Case study

Intellectual Property: Smiffys

Worldwide brand Smiffys share how they enforce their intellectual property rights, helping lead the fight against counterfeit goods.


Deciding to go into business is an act that you do out of love and belief in your product, your idea or your industry.

The last thing you expect is for someone to come along and copy your hard work and creativity and use them for their own benefit. Yet it’s happening more and more these days. Copying and counterfeiting is a growing trend that businesses face on a daily basis.

One business that knows all too well about this is R H Smith & Sons (Wigmakers) Limited. Today, they’re better known as the company behind the fancy dress brand Smiffys. Founded in 1894 as a wigmaker for the NHS and courts, it was only in the 1980s that it diversified and moved into fancy dress. Over the last 35 years, this family business has grown into the UK’s leading fancy dress supplier.

Head of Intellectual Property (IP) Enforcement, Sam Lucas, explains:

We serve around 5,000 stockists worldwide. We have offices in China, Australia and US. Due to the spread of Halloween and Carnivals across Europe, operations have expanded by 80% in 5 years. We’re now shipping 26 million items a year.

Protecting creativity

With such a big retail and wholesale market, it’s no surprise they’ve seen their fair share of others copying their designs and trading off their good name. But rather than letting the counterfeiters get the better of them, they’re using this as the catalyst for change. Thanks to the protection offered by their IP rights, they’re working hard to clamp down on these criminals.

The growth of online retailing and the ability of third parties to copy and take advantage of established brands was a key driver in our desire to protect our IP.

The company has a dedicated in-house team to manage their IP rights. They also employed external IP lawyers, trade mark and design attorneys to help build their IP strategy. Smiffys have registered their name and logo as trade marks. They rely on design rights for their costumes and copyright protection for their imagery and website.

We invest heavily in the creation and presentation of our costumes. Due to the creative effort that goes into them, they’re protected by unregistered design rights. But we’ve also registered some designs. This allows us to benefit from the monopoly rights and longer period of protection that registered rights offer.
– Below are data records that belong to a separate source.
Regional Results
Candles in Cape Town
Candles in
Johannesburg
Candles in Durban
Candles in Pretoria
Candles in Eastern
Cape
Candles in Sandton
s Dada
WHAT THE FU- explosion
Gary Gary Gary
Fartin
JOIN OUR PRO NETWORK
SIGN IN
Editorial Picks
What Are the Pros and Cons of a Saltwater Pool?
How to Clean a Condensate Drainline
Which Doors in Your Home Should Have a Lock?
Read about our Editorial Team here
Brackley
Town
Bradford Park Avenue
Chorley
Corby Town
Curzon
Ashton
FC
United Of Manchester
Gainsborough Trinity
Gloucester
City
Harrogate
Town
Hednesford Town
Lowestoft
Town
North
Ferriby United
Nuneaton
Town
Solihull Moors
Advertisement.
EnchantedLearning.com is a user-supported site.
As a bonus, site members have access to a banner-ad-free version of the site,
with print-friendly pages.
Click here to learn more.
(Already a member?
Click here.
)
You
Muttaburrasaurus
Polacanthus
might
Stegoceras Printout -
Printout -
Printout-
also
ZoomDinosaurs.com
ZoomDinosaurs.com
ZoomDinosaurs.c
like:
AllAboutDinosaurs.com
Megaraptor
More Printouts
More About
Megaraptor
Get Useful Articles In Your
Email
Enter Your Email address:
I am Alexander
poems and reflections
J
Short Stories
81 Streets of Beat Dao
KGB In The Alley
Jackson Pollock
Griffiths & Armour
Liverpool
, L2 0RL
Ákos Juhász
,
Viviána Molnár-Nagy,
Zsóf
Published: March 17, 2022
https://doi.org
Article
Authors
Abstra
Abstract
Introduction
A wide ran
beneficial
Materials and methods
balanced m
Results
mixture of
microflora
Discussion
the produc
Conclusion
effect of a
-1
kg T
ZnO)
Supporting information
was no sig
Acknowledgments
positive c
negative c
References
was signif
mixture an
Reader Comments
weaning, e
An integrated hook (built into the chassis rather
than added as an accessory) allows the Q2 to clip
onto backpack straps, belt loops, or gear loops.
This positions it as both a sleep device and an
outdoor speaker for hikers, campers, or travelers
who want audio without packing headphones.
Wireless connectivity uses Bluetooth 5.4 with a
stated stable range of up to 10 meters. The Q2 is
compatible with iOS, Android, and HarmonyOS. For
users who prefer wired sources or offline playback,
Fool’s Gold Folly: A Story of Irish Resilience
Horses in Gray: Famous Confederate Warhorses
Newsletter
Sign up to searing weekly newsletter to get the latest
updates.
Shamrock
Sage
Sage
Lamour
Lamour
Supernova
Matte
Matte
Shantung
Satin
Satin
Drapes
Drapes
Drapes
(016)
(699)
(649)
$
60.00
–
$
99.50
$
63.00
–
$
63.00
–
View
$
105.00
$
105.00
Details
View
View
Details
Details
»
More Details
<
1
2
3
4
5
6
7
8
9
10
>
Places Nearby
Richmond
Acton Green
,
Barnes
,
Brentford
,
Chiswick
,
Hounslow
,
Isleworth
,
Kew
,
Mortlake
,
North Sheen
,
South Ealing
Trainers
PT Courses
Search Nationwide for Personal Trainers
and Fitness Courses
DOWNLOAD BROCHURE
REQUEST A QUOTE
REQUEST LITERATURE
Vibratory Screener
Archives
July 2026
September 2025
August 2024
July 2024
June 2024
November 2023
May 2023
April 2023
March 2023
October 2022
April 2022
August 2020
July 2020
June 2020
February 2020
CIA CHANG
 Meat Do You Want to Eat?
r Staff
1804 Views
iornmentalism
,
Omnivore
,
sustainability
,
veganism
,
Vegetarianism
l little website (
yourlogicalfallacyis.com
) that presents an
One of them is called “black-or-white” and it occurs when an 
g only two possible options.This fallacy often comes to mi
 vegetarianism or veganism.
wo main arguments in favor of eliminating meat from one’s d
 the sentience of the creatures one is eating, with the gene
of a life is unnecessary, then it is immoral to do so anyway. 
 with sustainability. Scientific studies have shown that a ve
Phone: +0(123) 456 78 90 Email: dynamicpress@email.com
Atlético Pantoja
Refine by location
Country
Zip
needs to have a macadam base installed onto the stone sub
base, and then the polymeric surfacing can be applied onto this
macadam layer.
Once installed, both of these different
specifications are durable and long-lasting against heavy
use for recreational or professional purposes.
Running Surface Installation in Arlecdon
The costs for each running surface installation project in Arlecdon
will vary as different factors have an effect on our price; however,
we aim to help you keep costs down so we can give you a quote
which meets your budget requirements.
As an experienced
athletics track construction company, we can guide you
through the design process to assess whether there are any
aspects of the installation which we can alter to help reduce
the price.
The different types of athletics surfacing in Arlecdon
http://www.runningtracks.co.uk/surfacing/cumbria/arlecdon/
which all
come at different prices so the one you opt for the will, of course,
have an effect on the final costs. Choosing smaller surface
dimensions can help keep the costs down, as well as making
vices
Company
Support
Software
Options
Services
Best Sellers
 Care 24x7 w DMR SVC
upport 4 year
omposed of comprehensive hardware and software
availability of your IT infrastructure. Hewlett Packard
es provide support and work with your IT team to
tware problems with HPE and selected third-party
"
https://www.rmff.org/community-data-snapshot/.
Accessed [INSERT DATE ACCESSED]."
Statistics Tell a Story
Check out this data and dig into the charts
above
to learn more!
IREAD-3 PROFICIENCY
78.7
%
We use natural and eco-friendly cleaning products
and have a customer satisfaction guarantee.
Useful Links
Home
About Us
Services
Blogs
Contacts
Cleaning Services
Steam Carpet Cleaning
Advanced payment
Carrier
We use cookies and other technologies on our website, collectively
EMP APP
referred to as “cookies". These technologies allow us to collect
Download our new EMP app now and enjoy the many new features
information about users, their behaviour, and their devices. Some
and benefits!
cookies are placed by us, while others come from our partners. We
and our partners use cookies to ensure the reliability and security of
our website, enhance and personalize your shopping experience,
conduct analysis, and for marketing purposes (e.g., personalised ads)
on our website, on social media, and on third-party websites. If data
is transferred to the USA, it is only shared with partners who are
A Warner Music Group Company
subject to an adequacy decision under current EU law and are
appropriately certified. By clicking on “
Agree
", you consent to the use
An important part of our brand strategy is to ensure that we own the copyright in all imagery used for web sales and packaging. This includes obtaining appropriate assignments when a third party takes photographs for us.


IP infringement

IP rights give your business the ability to lay claim to its creative works and protect your brand and reputation. As well as helping you achieve growth and finance future developments, they allow you to take legal action against anyone who copies your work.

We’ve seen a significant rise in people selling non-Smiffys products. People using our brand and imagery as well as those copying our costume designs. We see these actions as a direct attack on our business as it amounts to the theft of our intellectual creations.

Sam continues:

Passing off is an issue, particularly on online trading platforms. People pose as Smiffys sellers but supply inferior unbranded or counterfeit products. We aren’t prepared to stand back and allow copycats to take advantage of the business. They damage our reputation by cheating consumers into buying substandard and unsafe products.

Fight for you rights

One of the main hazards with counterfeit goods is that they’re potentially dangerous. You don’t know who’s made them, how they’re made or what harmful components they may contain. And when branded with your name and logo, unsuspecting customers will assume your business is to blame if things go wrong.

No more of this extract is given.